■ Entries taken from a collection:
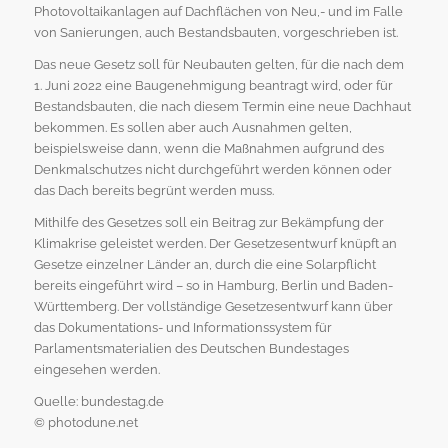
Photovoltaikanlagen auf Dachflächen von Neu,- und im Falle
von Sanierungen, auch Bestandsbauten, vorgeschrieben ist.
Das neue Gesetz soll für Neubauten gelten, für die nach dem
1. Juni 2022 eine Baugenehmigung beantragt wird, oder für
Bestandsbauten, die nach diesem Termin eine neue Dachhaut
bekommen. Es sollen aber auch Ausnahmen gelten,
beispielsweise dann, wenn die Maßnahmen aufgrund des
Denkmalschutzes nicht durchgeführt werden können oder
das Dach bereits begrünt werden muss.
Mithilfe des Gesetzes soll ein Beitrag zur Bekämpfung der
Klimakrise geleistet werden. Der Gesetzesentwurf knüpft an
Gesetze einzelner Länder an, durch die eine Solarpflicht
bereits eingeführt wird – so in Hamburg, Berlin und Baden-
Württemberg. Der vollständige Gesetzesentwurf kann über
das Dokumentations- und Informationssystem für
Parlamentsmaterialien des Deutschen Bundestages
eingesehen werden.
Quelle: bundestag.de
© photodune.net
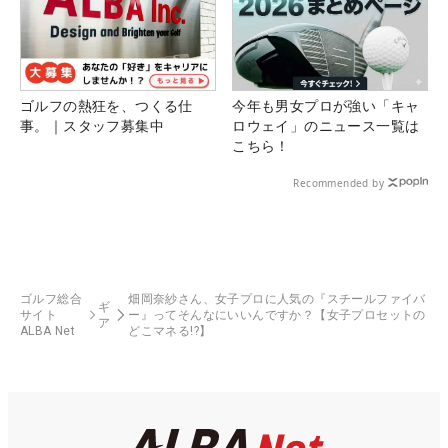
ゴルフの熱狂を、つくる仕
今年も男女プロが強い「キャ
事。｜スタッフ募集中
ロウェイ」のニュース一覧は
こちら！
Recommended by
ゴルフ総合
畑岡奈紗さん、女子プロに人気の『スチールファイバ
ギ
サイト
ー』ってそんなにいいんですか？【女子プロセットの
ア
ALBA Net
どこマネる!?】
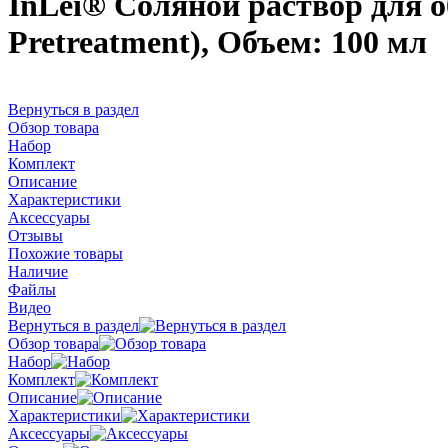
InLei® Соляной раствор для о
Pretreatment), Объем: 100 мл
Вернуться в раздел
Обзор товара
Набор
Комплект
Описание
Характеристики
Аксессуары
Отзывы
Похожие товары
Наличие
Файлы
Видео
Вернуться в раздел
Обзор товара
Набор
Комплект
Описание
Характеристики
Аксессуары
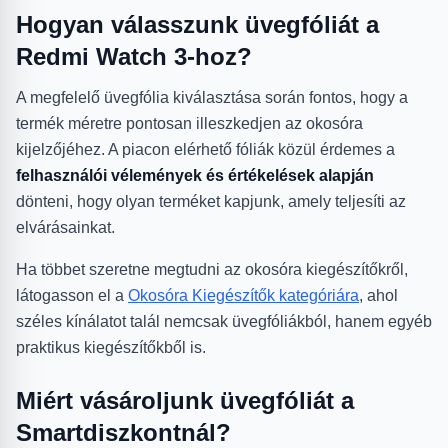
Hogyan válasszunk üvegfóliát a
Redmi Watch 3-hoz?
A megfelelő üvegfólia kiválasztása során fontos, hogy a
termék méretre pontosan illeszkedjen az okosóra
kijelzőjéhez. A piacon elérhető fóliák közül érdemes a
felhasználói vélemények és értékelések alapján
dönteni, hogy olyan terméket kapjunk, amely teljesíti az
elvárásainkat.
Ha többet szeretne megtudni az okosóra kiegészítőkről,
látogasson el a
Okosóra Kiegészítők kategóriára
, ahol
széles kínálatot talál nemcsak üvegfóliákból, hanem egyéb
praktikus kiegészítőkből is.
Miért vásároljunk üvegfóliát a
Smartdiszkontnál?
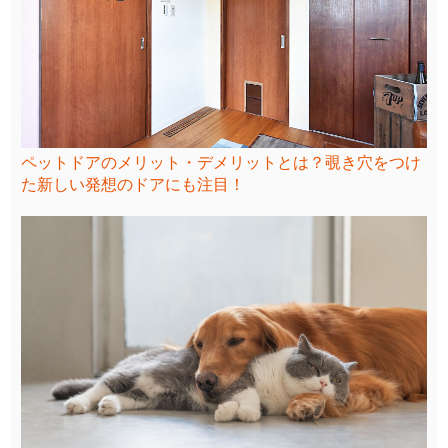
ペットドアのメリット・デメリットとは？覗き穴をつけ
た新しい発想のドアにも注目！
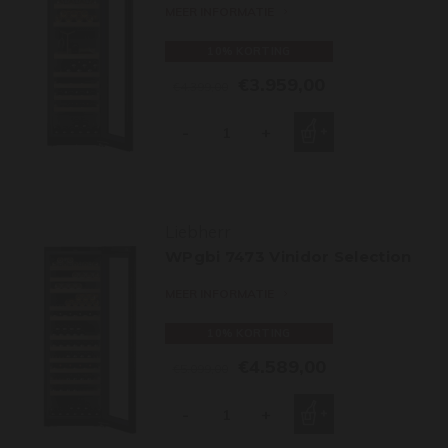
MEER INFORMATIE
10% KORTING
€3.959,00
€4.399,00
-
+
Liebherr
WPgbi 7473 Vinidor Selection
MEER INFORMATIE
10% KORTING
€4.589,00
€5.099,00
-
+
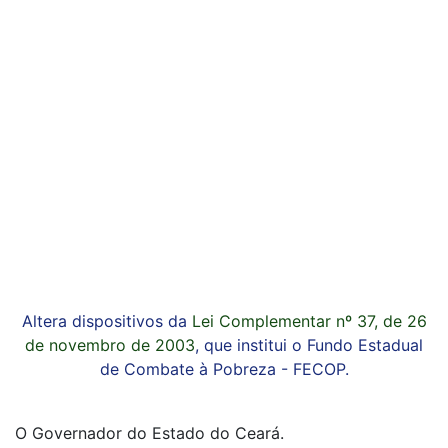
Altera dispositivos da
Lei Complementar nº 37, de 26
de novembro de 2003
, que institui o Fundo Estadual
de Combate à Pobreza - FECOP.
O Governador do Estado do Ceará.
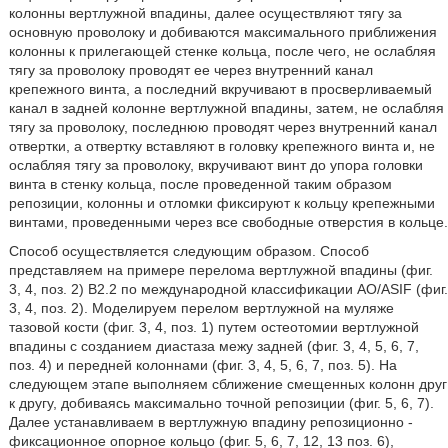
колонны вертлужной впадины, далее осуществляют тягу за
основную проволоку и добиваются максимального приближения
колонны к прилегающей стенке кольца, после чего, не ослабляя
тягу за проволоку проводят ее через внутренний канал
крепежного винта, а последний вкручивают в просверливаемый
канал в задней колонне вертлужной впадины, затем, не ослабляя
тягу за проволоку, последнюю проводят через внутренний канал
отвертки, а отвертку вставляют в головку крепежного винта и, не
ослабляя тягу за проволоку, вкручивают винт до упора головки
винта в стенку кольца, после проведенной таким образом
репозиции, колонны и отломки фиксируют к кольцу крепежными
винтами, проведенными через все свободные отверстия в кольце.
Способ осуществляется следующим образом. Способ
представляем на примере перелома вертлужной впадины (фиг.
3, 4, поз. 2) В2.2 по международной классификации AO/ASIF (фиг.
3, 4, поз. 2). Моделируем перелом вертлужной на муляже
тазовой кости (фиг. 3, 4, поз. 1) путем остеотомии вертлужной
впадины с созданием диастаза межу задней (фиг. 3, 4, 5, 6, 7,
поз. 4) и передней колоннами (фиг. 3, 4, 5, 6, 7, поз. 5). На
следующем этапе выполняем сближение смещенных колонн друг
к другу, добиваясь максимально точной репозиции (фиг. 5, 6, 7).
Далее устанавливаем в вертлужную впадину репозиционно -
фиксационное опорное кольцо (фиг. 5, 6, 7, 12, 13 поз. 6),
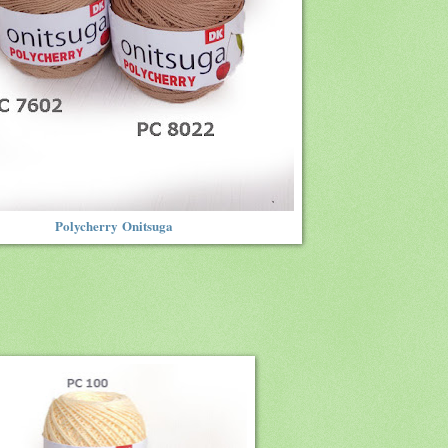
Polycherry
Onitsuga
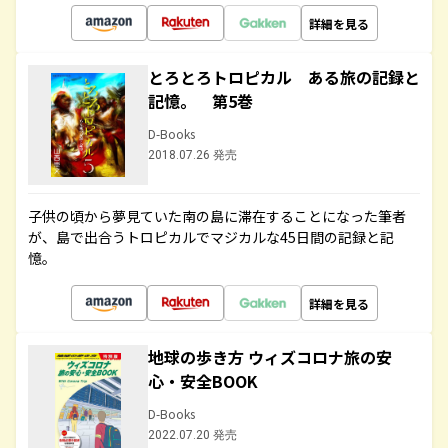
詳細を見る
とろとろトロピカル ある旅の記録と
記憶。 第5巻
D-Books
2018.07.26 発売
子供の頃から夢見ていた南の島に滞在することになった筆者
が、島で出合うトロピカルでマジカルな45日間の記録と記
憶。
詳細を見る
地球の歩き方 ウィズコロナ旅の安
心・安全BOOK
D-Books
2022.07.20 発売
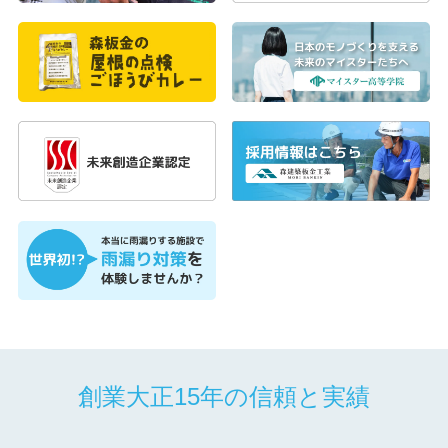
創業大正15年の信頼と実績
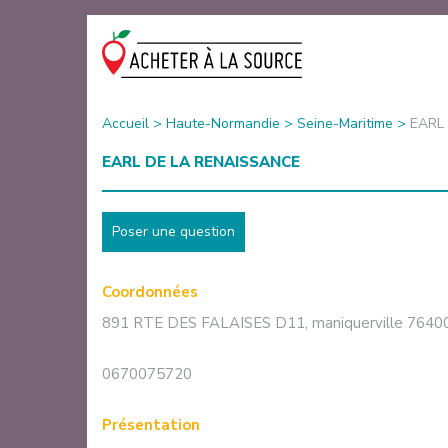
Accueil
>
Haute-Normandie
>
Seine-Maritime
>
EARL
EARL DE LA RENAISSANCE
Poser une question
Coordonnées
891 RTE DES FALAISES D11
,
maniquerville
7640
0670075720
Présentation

■ Required action:
In the data above, start at the line holding "Altera dispositivos da" and stop after the line holding "впадины с созданием"; write out those lines exactly, without pictures.

■ Exercise response:
Altera dispositivos da
Lei Complementar nº 37, de 26
de novembro de 2003
, que institui o Fundo Estadual
de Combate à Pobreza - FECOP.
O Governador do Estado do Ceará.
колонны вертлужной впадины, далее осуществляют тягу за
основную проволоку и добиваются максимального приближения
колонны к прилегающей стенке кольца, после чего, не ослабляя
тягу за проволоку проводят ее через внутренний канал
крепежного винта, а последний вкручивают в просверливаемый
канал в задней колонне вертлужной впадины, затем, не ослабляя
тягу за проволоку, последнюю проводят через внутренний канал
отвертки, а отвертку вставляют в головку крепежного винта и, не
ослабляя тягу за проволоку, вкручивают винт до упора головки
винта в стенку кольца, после проведенной таким образом
репозиции, колонны и отломки фиксируют к кольцу крепежными
винтами, проведенными через все свободные отверстия в кольце.
Способ осуществляется следующим образом. Способ
представляем на примере перелома вертлужной впадины (фиг.
3, 4, поз. 2) В2.2 по международной классификации AO/ASIF (фиг.
3, 4, поз. 2). Моделируем перелом вертлужной на муляже
тазовой кости (фиг. 3, 4, поз. 1) путем остеотомии вертлужной
впадины с созданием диастаза межу задней (фиг. 3, 4, 5, 6, 7,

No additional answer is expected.